Along the way, HL7 attracted the national programs. They have very different concerns indeed. Firstly, they are much more infrastructural and community centric (i.e. they build their own community). Peter and George fit into the national program picture (though it’s not usually so rosy as that picture). They want to share what can be shared in a rational fashion. It’s not scoring points with the national programs to keep the contact points between systems down, and armor up the ones that do exist with a myriad of possibly related data items. That’s a big disadvantage for them.

Also, they know that  changing technology is expensive (we all know that!). And they need to operate across multiple institutions without having to impose new technology on them. Further what they want to do is impose common semantics and behaviour (this is just rationalising writ large). So what they want is leveragable exchange protocols (web services…), fixed semantics, and highly adaptable technology.

That’s almost the exact opposite of what the original players in HL7 wanted - and still want (sort of).

One house fits all

How do all these players fit in the HL7 house? Well, there’s a fair bit of  tension, not helped by the fact that it’s hard to see this particular problem.

There’s the v2-centric players. They’re still living in the days of pre-rationalisation. (And they’ve got a point too - just what has this r.)

There’s the big national SOA guys. They’re playing to their script - give us deep integration, what we want. Don’t muck as around with technology. (oh, and, btw, these guys have money and corporate/governance expertise to take over HL7).

Then there’s the techies. They said, “yeah, sure, we can do that. HL7 v3 can solve everybody’s problems.”

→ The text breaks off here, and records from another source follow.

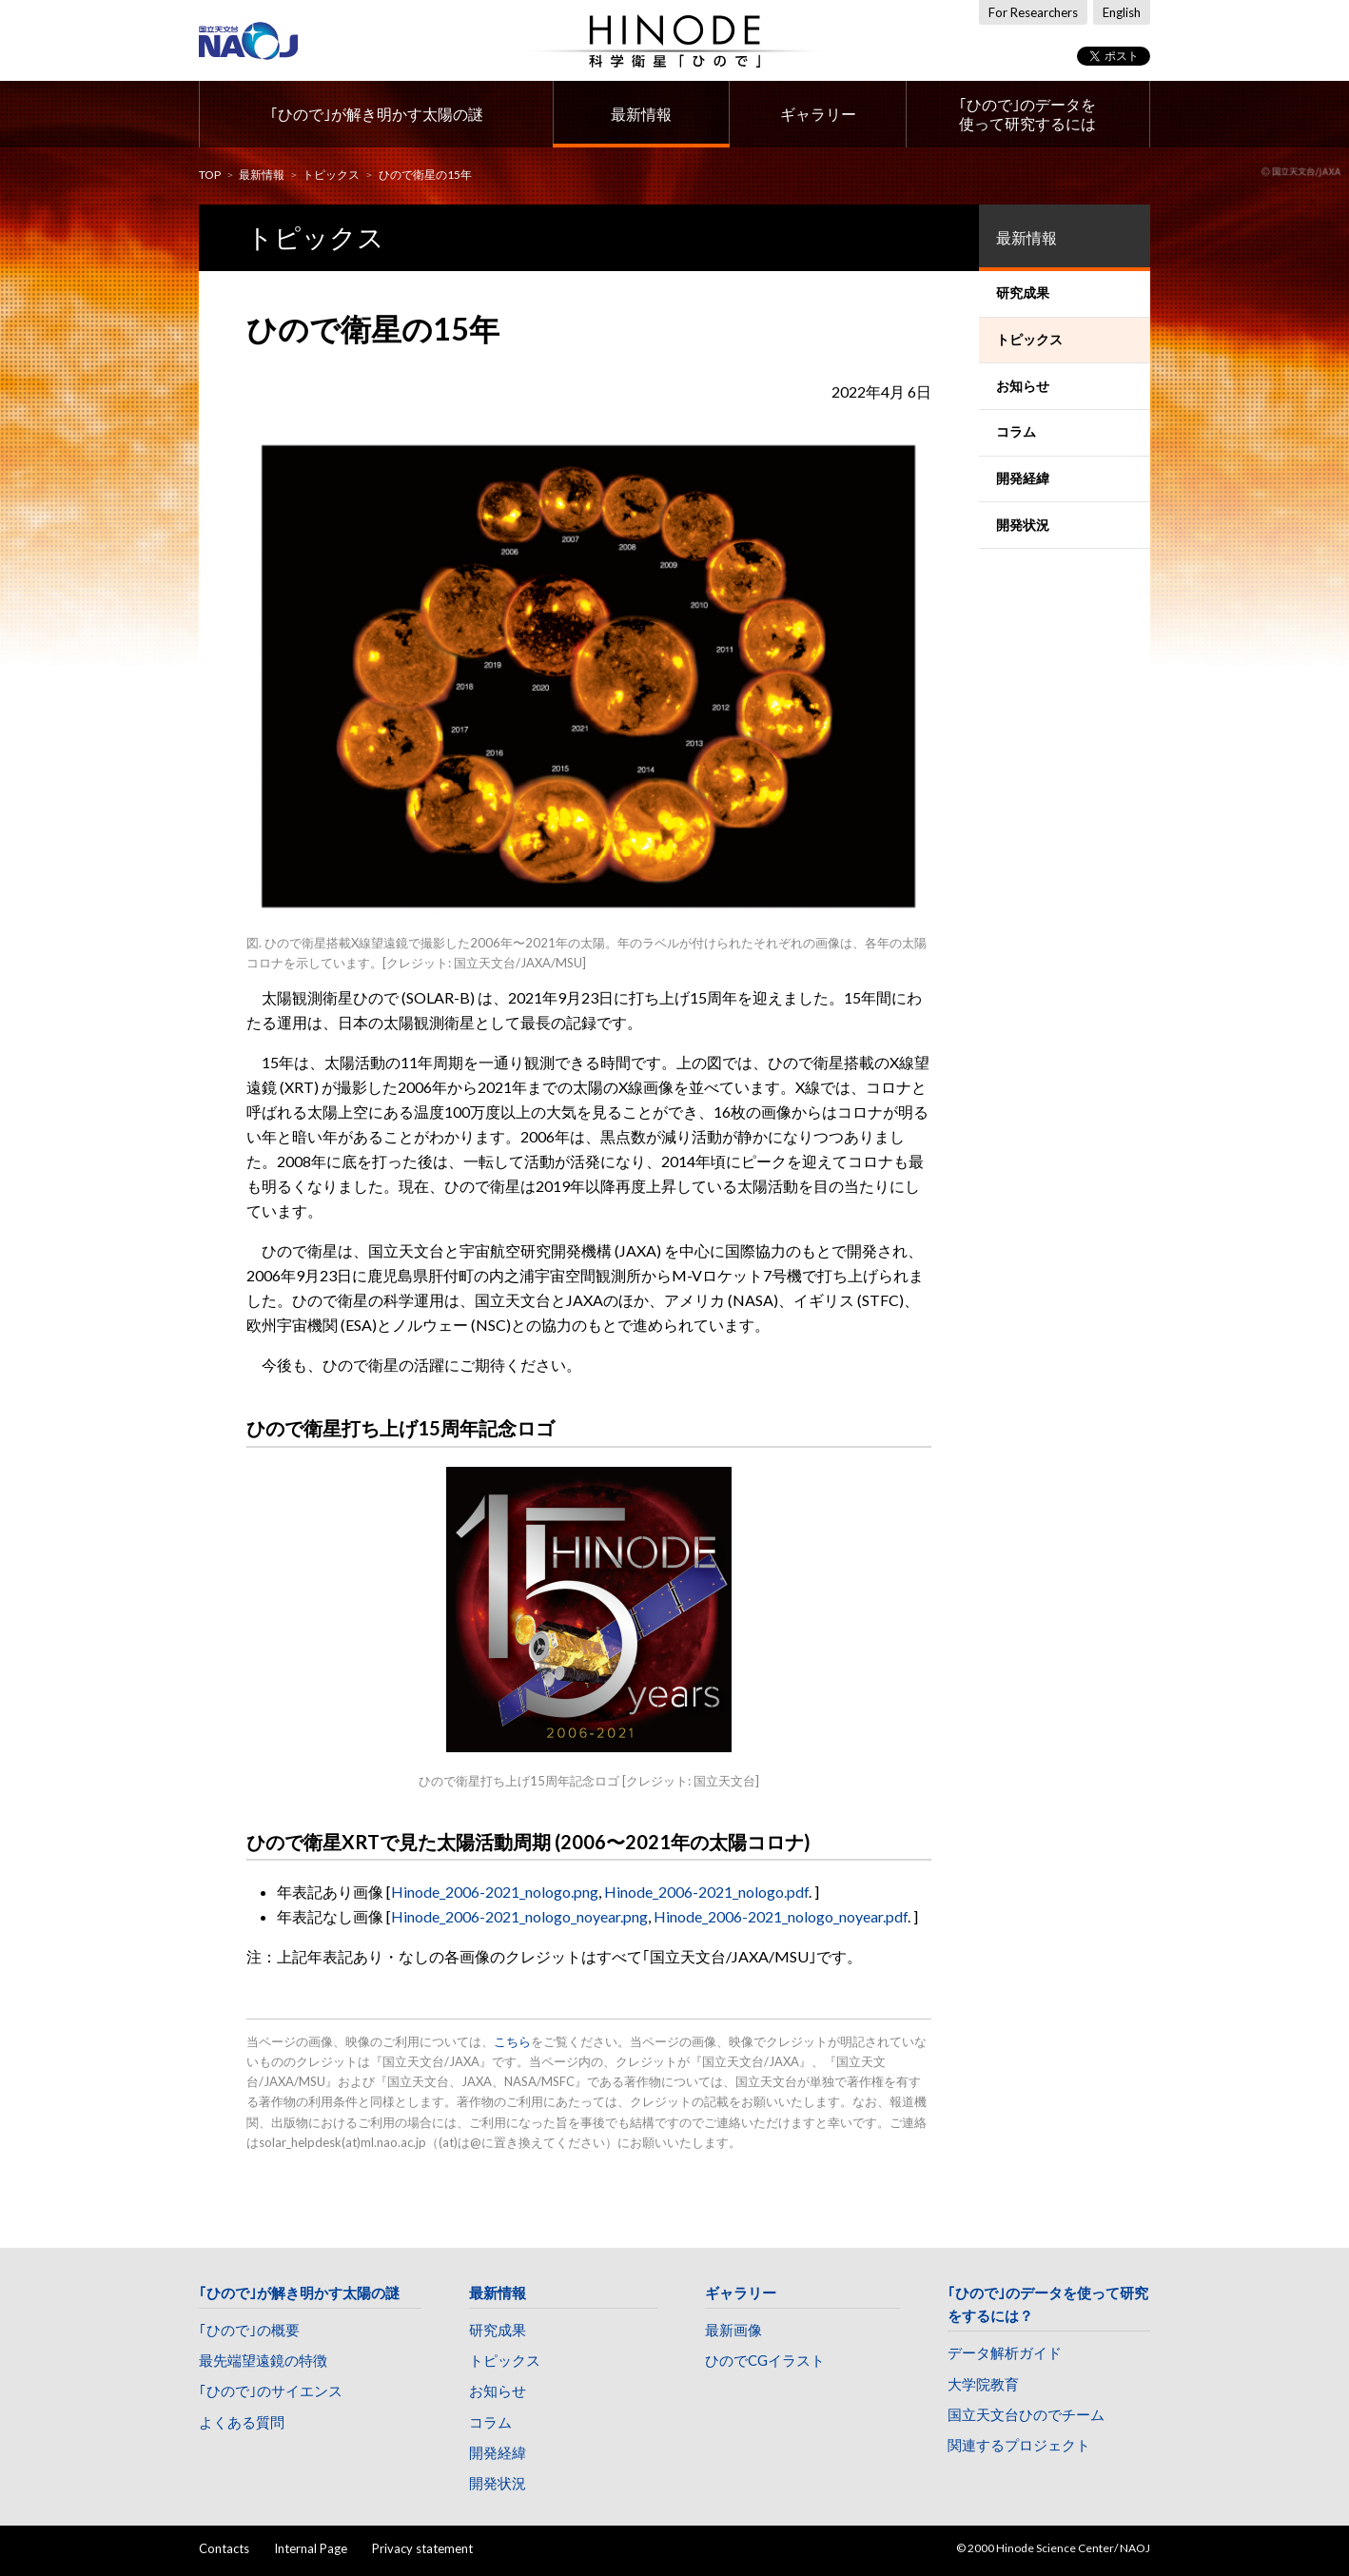 This screenshot has height=2576, width=1349. What do you see at coordinates (765, 2360) in the screenshot?
I see `ひのでCGイラスト` at bounding box center [765, 2360].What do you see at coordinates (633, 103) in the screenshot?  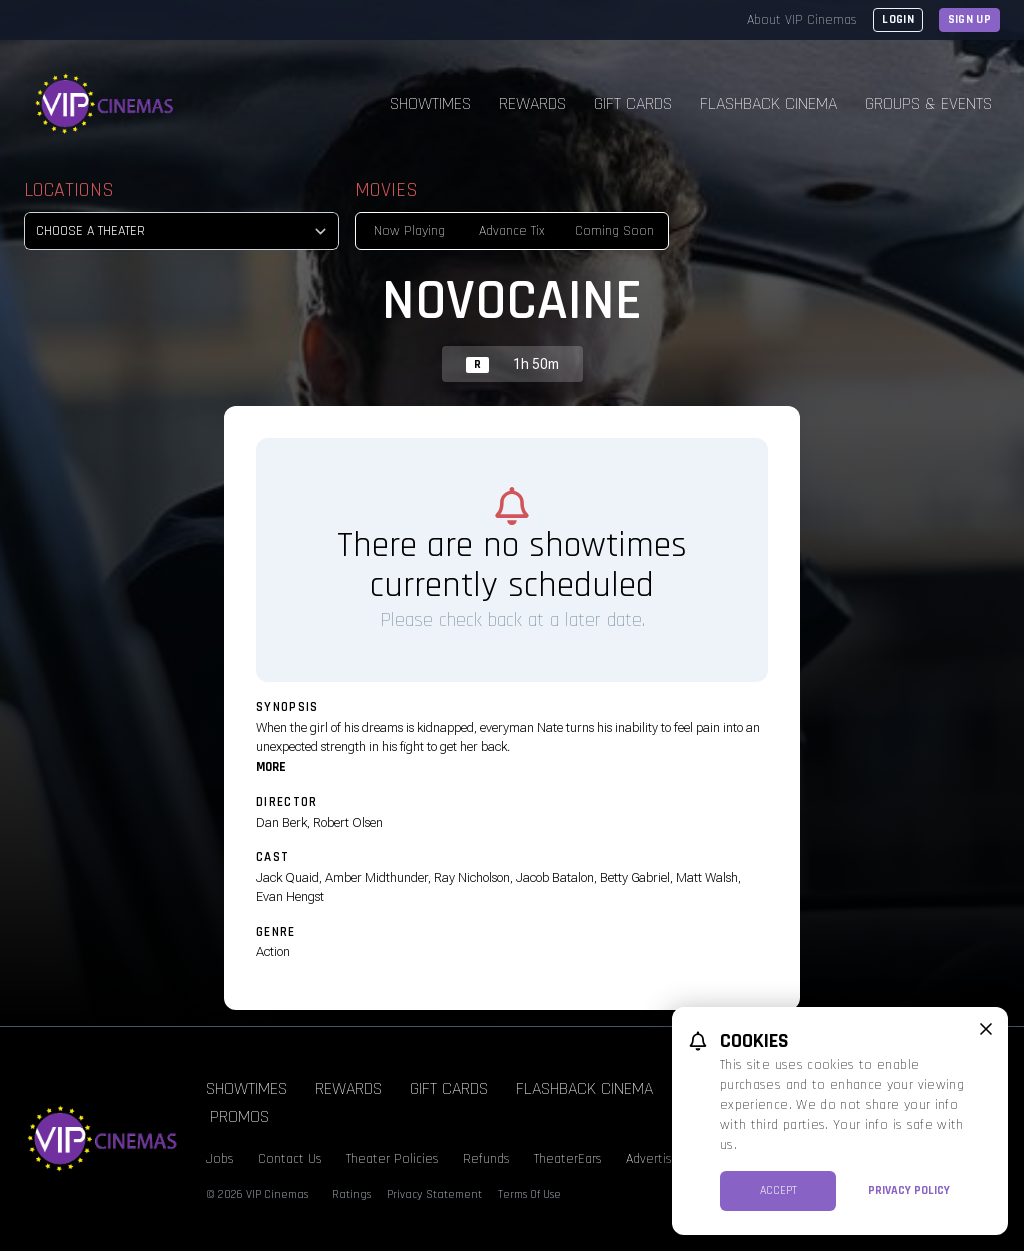 I see `Gift Cards` at bounding box center [633, 103].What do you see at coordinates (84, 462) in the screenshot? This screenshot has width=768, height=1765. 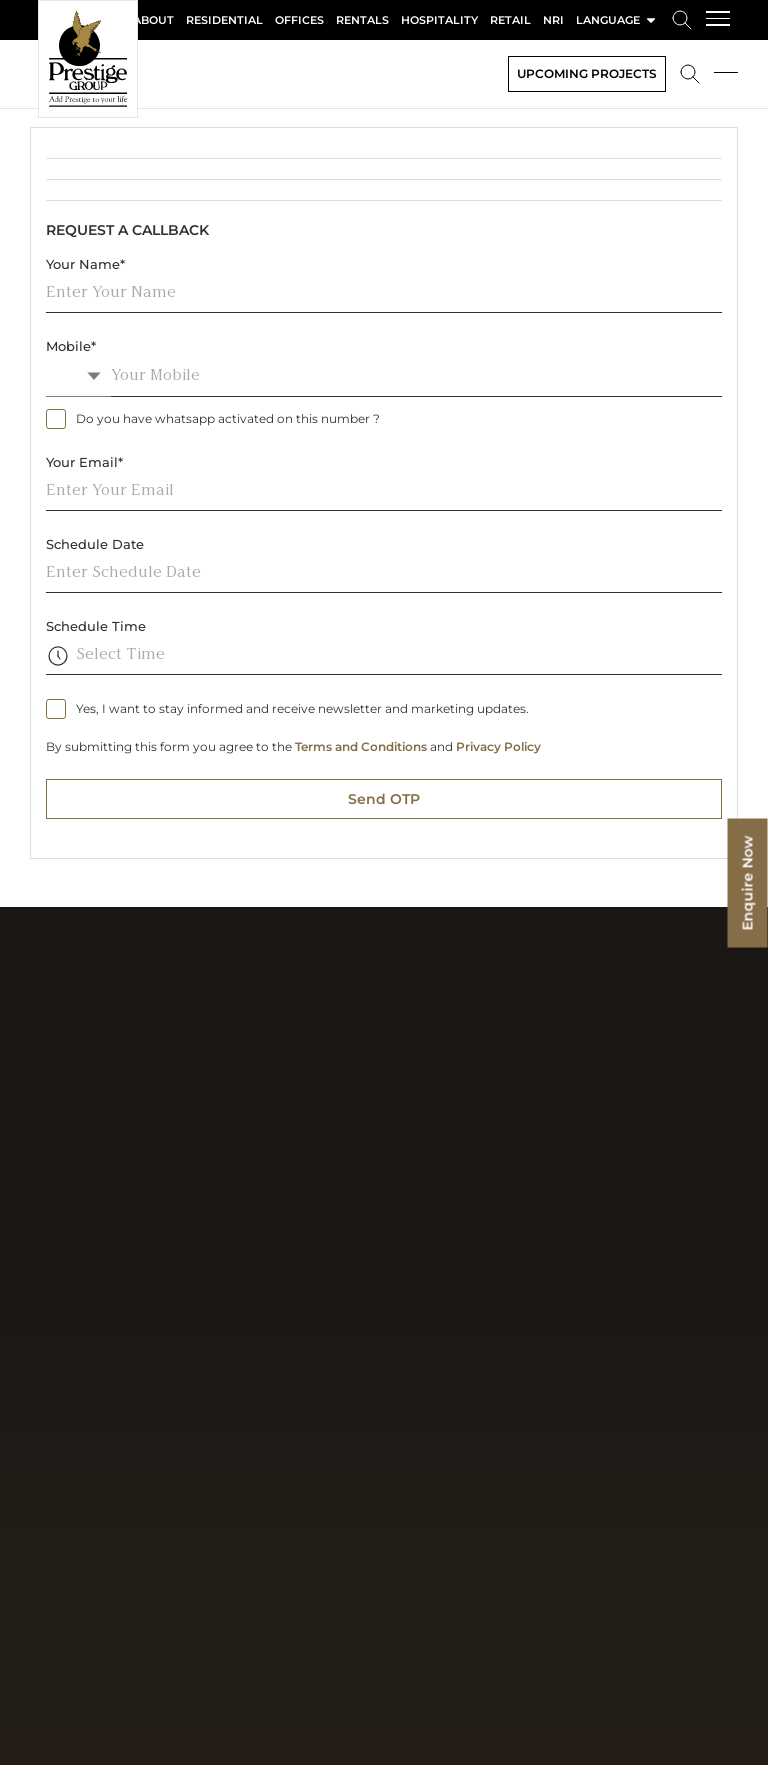 I see `Your Email*` at bounding box center [84, 462].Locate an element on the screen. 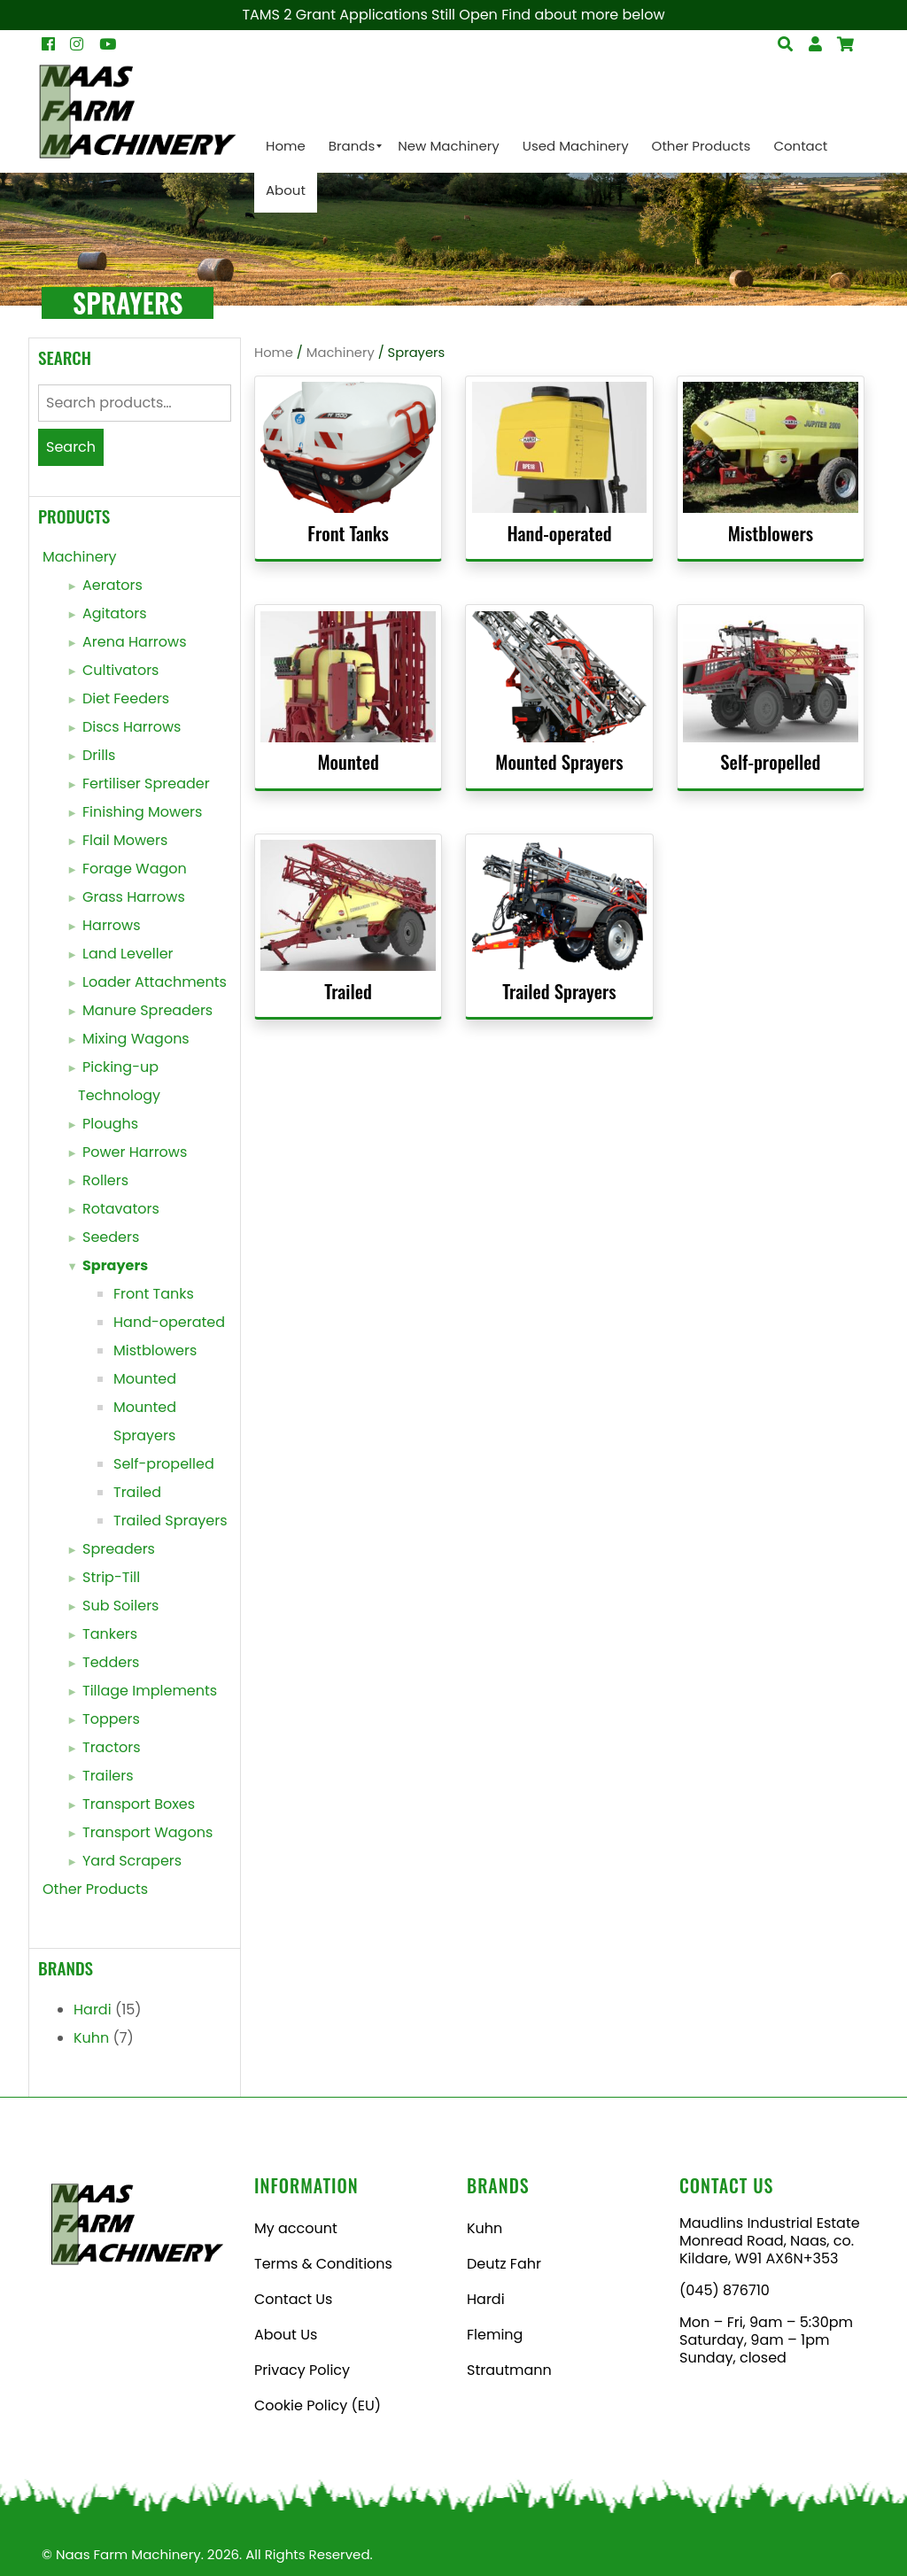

Only… I don’t think that’s true (If anything, it doesn’t solve anyone’s problems - see other posts). We actually need to figure out how to capture these different player’s interests, and express the differences without that destroying the larger commonality which does exist.

We solve interoperability

HL7 does solve interoperability. We’ve sorted half adjusted to the SOA/large program community by allowing more points of contact and so forth. But in our hearts, we still design the information models for worst case interoperability. You can see that manifesting, for instance, in HXIT attributes in ISO 21090 (subject of yet another post).

Programs that take up HL7 interoperability solutions need to be aware that the closer they get to Peter and George (and the further from Alice and Bob), the less HL7 is going to seem like a good fit off the shelf. That doesn’t mean it’s not useful - just that you need to know how to correct for these assumptions of badness that HL7 implicitly makes.

HL7: Interoperability in the worst case.